Macy’s Inc. (NYSE: M) reported second-quarter 2017 results before markets opened Thursday. The department store giant posted adjusted diluted earnings per share (EPS) of $0.48 on revenues of $5.55 billion. In the same period a year ago, Macy’s reported EPS of $0.54 on revenues of $5.87 billion. Second-quarter results also compare to the Thomson Reuters consensus estimates for EPS of $0.46 and $5.52 billion in revenue.
Comparable store sales for owned plus licensed stores fell 2.5% in the quarter, and they fell 2.8% on the company’s owned stores. Net sales fell 5.4% year over year, due in part to store closures.
Operating income as reported totaled $254 million, representing a margin of 4.6%, compared to operating income of $117 million or 2% of sales in the year-ago quarter. Second-quarter operating income includes $43 million in book gains related to the sale of real estate, up from $21 million in the second quarter of 2016.

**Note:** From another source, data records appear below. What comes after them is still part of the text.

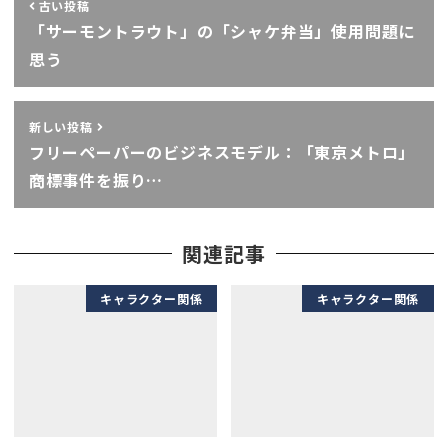
古い投稿
「サーモントラウト」の「シャケ弁当」使用問題に
思う
新しい投稿
フリーペーパーのビジネスモデル：「東京メトロ」
商標事件を振り…
関連記事
キャラクター関係
キャラクター関係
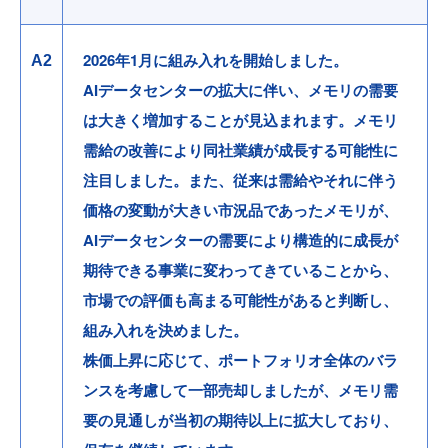
2026年1月に組み入れを開始しました。
A2
AIデータセンターの拡大に伴い、メモリの需要
は大きく増加することが見込まれます。メモリ
需給の改善により同社業績が成長する可能性に
注目しました。また、従来は需給やそれに伴う
価格の変動が大きい市況品であったメモリが、
AIデータセンターの需要により構造的に成長が
期待できる事業に変わってきていることから、
市場での評価も高まる可能性があると判断し、
組み入れを決めました。
株価上昇に応じて、ポートフォリオ全体のバラ
ンスを考慮して一部売却しましたが、メモリ需
要の見通しが当初の期待以上に拡大しており、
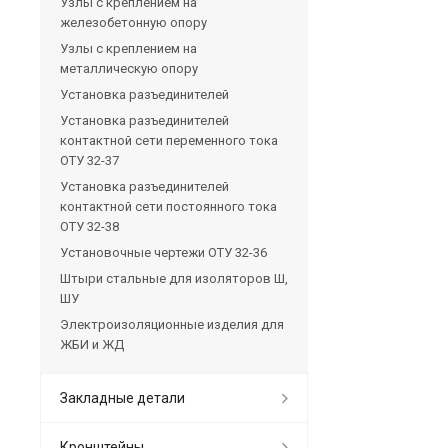
Узлы с креплением на
железобетонную опору
Узлы с креплением на
металлическую опору
Установка разъединителей
Установка разъединителей
контактной сети переменного тока
ОТУ 32-37
Установка разъединителей
контактной сети постоянного тока
ОТУ 32-38
Установочные чертежи ОТУ 32-36
Штыри стальные для изоляторов Ш,
ШУ
Электроизоляционные изделия для
ЖБИ и ЖД
Закладные детали
Кронштейны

Macy’s reaffirmed its full-year same-store sales guidance calling for a decline of 2% to 3% on an owned plus licensed basis, with same-store sales at owned stores down 2.2% to 3.3%. Total sales are expected to be down between 3.2% and 4.3% year over year. Adjusted EPS guidance falls in a range of $2.90 to $3.15, excluding items including a gain on the sale of its San Francisco property.
Consensus estimates call for third-quarter EPS of $0.15 on revenues of $5.32 billion. For the full year, analysts were looking for EPS of $3.29 on sales of $24.67 billion.
Improved margins based on fewer stores is a tactic that can only work for so long. Investors will be disappointed in the company’s EPS guidance and that will cost the stock in today’s trading.
CEO Jeff Gennette said:
We are excited about plans for fall, including the launch of a new loyalty program and the new marketing strategy, which we anticipate will further improve our sales trend in the back half of the year. We are working with a mindset of continuous improvement and will adapt our business in order to reach our goal of stabilizing the brick-and-mortar business while investing for accelerated growth in digital and mobile. Key to this strategy is engaging our customers with an improved experience that includes more elevated and exclusive assortments, a better integration of technology both online and in the store, and additional enhancements intended to drive traffic and sales.
Shares traded down about 2% in Thursday’s premarket session, at $23.03 in a 52-week range of $20.85 to $45.41. The 12-month consensus price target on the stock was $26.06 before results were announced. The high price target was $36.00.